Opinion

Fresh proof that expanding casinos is a sucker’s bet

Always dubious, the claim that new casinos would work miracles for New York’s economy took another blow this week — with news that three gaming joints set to open soon upstate are relying on millions in local tax breaks.

The Democrat & Chronicle reports that the three casinos — in the Southern Tier, Finger Lakes and the Catskills — will be getting juicy sales-, mortgage- and property-tax reductions to win vital funding and actually be profitable. “It was impossible to finance Tioga Downs” without the breaks, says owner Jeff Gural. “It’s a miracle” his project is “getting built at all.”

Hah! Casinos were sold as an economic boon when voters approved them in 2013: Upstate residents and governments would soon be rolling in dough. The part about needing taxpayer handouts got left out.

Even the remaining hope that casinos will create jobs and boost other area businesses assumes that droves of bettors will flock in. What if they don’t?

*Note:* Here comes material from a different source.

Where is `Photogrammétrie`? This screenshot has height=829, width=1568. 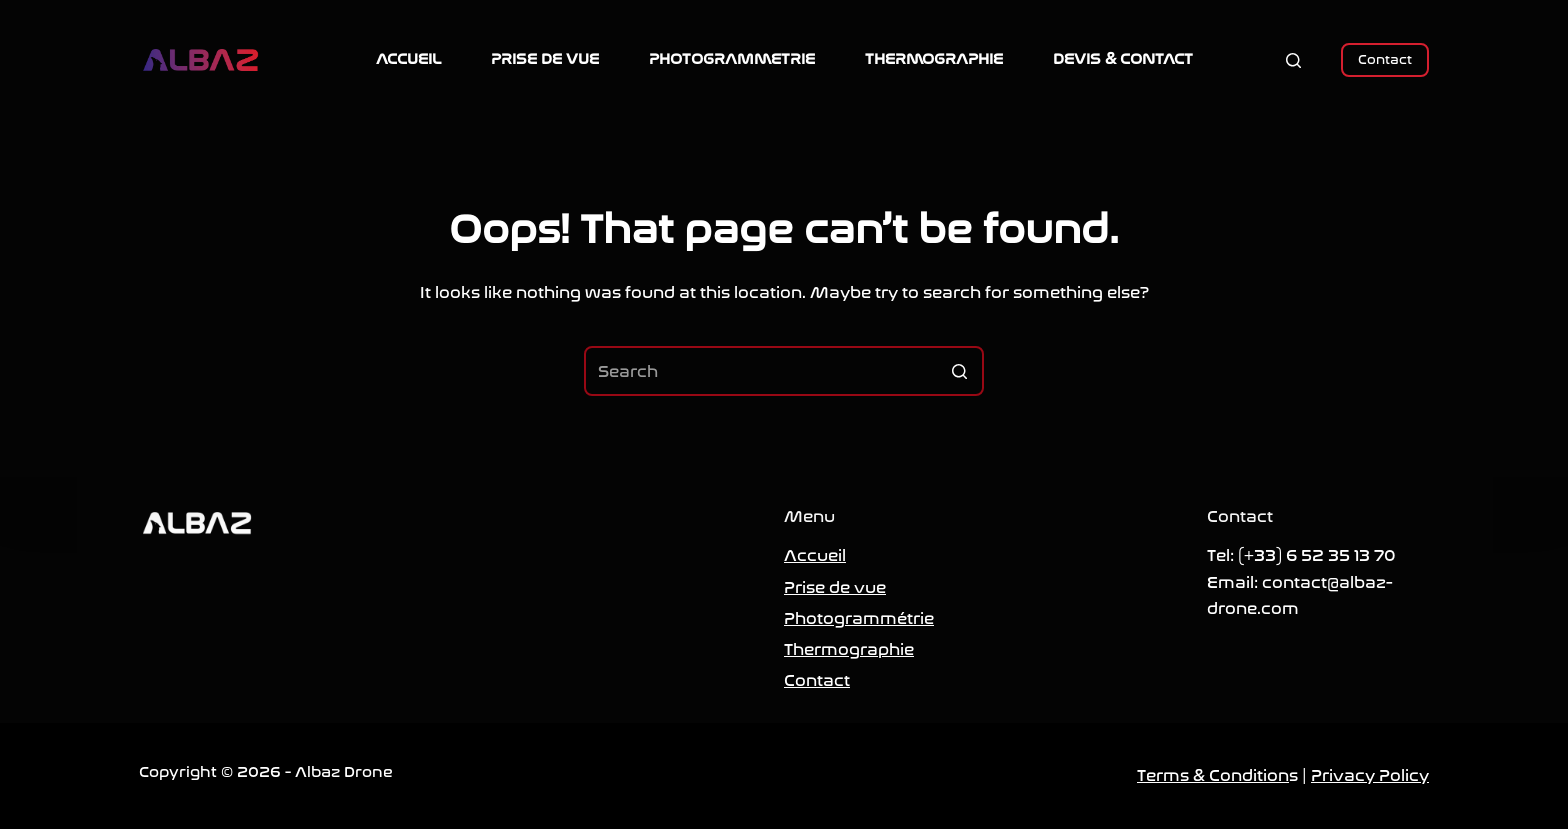
Photogrammétrie is located at coordinates (859, 618).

Look at Atlantic City: Thanks to competition from new gambling complexes across the region, it’s lost 11,000 jobs since 2014, and the city itself is teetering on bankruptcy.

Gov. Cuomo and his team refuse to embrace the far wiser course: ease state regulations and taxes. Instead, they’ve made conditions worse — by, for example, forcing up labor costs with a far higher minimum wage. (Not to mention that fracking ban.)

Are they that blind to the hardship they impose — or don’t they care?